* [DATA UNDER STUDY]:
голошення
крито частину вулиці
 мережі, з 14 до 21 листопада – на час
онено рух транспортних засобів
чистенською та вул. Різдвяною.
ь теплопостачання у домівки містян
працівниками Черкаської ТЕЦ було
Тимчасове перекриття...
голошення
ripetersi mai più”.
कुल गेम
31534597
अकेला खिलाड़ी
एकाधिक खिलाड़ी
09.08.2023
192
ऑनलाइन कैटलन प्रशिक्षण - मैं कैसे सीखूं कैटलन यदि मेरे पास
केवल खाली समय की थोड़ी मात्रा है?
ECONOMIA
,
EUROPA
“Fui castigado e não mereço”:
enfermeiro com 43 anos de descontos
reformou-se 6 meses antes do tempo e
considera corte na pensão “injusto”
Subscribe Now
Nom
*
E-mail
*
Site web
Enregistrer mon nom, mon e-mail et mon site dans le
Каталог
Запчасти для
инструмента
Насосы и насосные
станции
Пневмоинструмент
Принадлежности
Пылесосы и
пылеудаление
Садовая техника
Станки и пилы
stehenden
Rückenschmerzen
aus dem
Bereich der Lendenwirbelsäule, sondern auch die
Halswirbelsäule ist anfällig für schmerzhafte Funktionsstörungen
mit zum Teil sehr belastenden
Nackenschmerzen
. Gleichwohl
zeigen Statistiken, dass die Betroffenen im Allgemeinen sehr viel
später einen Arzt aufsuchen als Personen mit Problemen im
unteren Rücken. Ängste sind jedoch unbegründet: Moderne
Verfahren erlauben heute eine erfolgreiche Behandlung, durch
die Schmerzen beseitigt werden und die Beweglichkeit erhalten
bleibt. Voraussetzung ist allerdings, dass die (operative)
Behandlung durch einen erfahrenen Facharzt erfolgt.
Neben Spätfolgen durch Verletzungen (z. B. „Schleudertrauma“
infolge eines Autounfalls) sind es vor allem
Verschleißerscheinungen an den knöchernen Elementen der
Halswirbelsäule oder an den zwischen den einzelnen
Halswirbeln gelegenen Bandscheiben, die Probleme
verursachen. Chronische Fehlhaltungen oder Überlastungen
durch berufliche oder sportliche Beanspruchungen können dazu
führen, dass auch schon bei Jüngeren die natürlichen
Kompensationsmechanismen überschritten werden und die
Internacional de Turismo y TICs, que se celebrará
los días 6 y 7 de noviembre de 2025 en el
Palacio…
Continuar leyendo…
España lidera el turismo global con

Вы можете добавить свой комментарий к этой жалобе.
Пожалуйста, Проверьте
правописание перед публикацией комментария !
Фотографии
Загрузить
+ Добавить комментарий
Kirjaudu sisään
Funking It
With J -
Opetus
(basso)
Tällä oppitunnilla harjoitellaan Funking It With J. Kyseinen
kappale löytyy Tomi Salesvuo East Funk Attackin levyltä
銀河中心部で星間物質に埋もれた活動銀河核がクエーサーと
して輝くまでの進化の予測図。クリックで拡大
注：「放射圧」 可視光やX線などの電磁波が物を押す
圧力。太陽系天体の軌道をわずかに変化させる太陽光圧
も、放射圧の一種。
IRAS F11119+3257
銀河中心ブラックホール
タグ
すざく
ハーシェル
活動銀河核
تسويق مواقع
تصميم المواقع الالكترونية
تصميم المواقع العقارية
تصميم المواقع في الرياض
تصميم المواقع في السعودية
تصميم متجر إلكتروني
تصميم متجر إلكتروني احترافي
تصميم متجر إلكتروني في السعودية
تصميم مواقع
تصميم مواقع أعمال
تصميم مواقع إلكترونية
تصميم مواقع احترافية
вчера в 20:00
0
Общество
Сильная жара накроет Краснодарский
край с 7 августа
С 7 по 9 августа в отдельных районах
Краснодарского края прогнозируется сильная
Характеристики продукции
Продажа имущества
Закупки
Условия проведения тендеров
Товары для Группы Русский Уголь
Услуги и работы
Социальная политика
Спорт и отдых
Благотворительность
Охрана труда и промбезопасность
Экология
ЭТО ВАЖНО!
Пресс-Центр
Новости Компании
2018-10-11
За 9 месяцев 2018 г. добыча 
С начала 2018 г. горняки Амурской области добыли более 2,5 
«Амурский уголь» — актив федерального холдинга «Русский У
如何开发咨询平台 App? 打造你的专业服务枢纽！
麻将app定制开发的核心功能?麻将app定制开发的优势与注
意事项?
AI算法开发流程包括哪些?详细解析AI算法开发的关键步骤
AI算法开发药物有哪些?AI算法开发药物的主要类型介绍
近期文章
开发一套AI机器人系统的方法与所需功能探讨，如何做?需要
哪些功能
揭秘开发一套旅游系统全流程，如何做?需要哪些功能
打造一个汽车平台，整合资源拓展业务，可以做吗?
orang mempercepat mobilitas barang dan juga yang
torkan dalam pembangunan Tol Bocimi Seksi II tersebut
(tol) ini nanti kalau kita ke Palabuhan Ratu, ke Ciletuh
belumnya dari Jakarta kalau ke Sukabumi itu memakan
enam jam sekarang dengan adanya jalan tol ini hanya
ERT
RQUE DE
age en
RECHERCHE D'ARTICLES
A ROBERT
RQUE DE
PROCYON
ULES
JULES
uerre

* [THE TASK]:
Give the whole listing again, character for character.

* [RESULT]:
голошення
крито частину вулиці
 мережі, з 14 до 21 листопада – на час
онено рух транспортних засобів
чистенською та вул. Різдвяною.
ь теплопостачання у домівки містян
працівниками Черкаської ТЕЦ було
Тимчасове перекриття...
голошення
ripetersi mai più”.
कुल गेम
31534597
अकेला खिलाड़ी
एकाधिक खिलाड़ी
09.08.2023
192
ऑनलाइन कैटलन प्रशिक्षण - मैं कैसे सीखूं कैटलन यदि मेरे पास
केवल खाली समय की थोड़ी मात्रा है?
ECONOMIA
,
EUROPA
“Fui castigado e não mereço”:
enfermeiro com 43 anos de descontos
reformou-se 6 meses antes do tempo e
considera corte na pensão “injusto”
Subscribe Now
Nom
*
E-mail
*
Site web
Enregistrer mon nom, mon e-mail et mon site dans le
Каталог
Запчасти для
инструмента
Насосы и насосные
станции
Пневмоинструмент
Принадлежности
Пылесосы и
пылеудаление
Садовая техника
Станки и пилы
stehenden
Rückenschmerzen
aus dem
Bereich der Lendenwirbelsäule, sondern auch die
Halswirbelsäule ist anfällig für schmerzhafte Funktionsstörungen
mit zum Teil sehr belastenden
Nackenschmerzen
. Gleichwohl
zeigen Statistiken, dass die Betroffenen im Allgemeinen sehr viel
später einen Arzt aufsuchen als Personen mit Problemen im
unteren Rücken. Ängste sind jedoch unbegründet: Moderne
Verfahren erlauben heute eine erfolgreiche Behandlung, durch
die Schmerzen beseitigt werden und die Beweglichkeit erhalten
bleibt. Voraussetzung ist allerdings, dass die (operative)
Behandlung durch einen erfahrenen Facharzt erfolgt.
Neben Spätfolgen durch Verletzungen (z. B. „Schleudertrauma“
infolge eines Autounfalls) sind es vor allem
Verschleißerscheinungen an den knöchernen Elementen der
Halswirbelsäule oder an den zwischen den einzelnen
Halswirbeln gelegenen Bandscheiben, die Probleme
verursachen. Chronische Fehlhaltungen oder Überlastungen
durch berufliche oder sportliche Beanspruchungen können dazu
führen, dass auch schon bei Jüngeren die natürlichen
Kompensationsmechanismen überschritten werden und die
Internacional de Turismo y TICs, que se celebrará
los días 6 y 7 de noviembre de 2025 en el
Palacio…
Continuar leyendo…
España lidera el turismo global con

Вы можете добавить свой комментарий к этой жалобе.
Пожалуйста, Проверьте
правописание перед публикацией комментария !
Фотографии
Загрузить
+ Добавить комментарий
Kirjaudu sisään
Funking It
With J -
Opetus
(basso)
Tällä oppitunnilla harjoitellaan Funking It With J. Kyseinen
kappale löytyy Tomi Salesvuo East Funk Attackin levyltä
銀河中心部で星間物質に埋もれた活動銀河核がクエーサーと
して輝くまでの進化の予測図。クリックで拡大
注：「放射圧」 可視光やX線などの電磁波が物を押す
圧力。太陽系天体の軌道をわずかに変化させる太陽光圧
も、放射圧の一種。
IRAS F11119+3257
銀河中心ブラックホール
タグ
すざく
ハーシェル
活動銀河核
تسويق مواقع
تصميم المواقع الالكترونية
تصميم المواقع العقارية
تصميم المواقع في الرياض
تصميم المواقع في السعودية
تصميم متجر إلكتروني
تصميم متجر إلكتروني احترافي
تصميم متجر إلكتروني في السعودية
تصميم مواقع
تصميم مواقع أعمال
تصميم مواقع إلكترونية
تصميم مواقع احترافية
вчера в 20:00
0
Общество
Сильная жара накроет Краснодарский
край с 7 августа
С 7 по 9 августа в отдельных районах
Краснодарского края прогнозируется сильная
Характеристики продукции
Продажа имущества
Закупки
Условия проведения тендеров
Товары для Группы Русский Уголь
Услуги и работы
Социальная политика
Спорт и отдых
Благотворительность
Охрана труда и промбезопасность
Экология
ЭТО ВАЖНО!
Пресс-Центр
Новости Компании
2018-10-11
За 9 месяцев 2018 г. добыча 
С начала 2018 г. горняки Амурской области добыли более 2,5 
«Амурский уголь» — актив федерального холдинга «Русский У
如何开发咨询平台 App? 打造你的专业服务枢纽！
麻将app定制开发的核心功能?麻将app定制开发的优势与注
意事项?
AI算法开发流程包括哪些?详细解析AI算法开发的关键步骤
AI算法开发药物有哪些?AI算法开发药物的主要类型介绍
近期文章
开发一套AI机器人系统的方法与所需功能探讨，如何做?需要
哪些功能
揭秘开发一套旅游系统全流程，如何做?需要哪些功能
打造一个汽车平台，整合资源拓展业务，可以做吗?
orang mempercepat mobilitas barang dan juga yang
torkan dalam pembangunan Tol Bocimi Seksi II tersebut
(tol) ini nanti kalau kita ke Palabuhan Ratu, ke Ciletuh
belumnya dari Jakarta kalau ke Sukabumi itu memakan
enam jam sekarang dengan adanya jalan tol ini hanya
ERT
RQUE DE
age en
RECHERCHE D'ARTICLES
A ROBERT
RQUE DE
PROCYON
ULES
JULES
uerre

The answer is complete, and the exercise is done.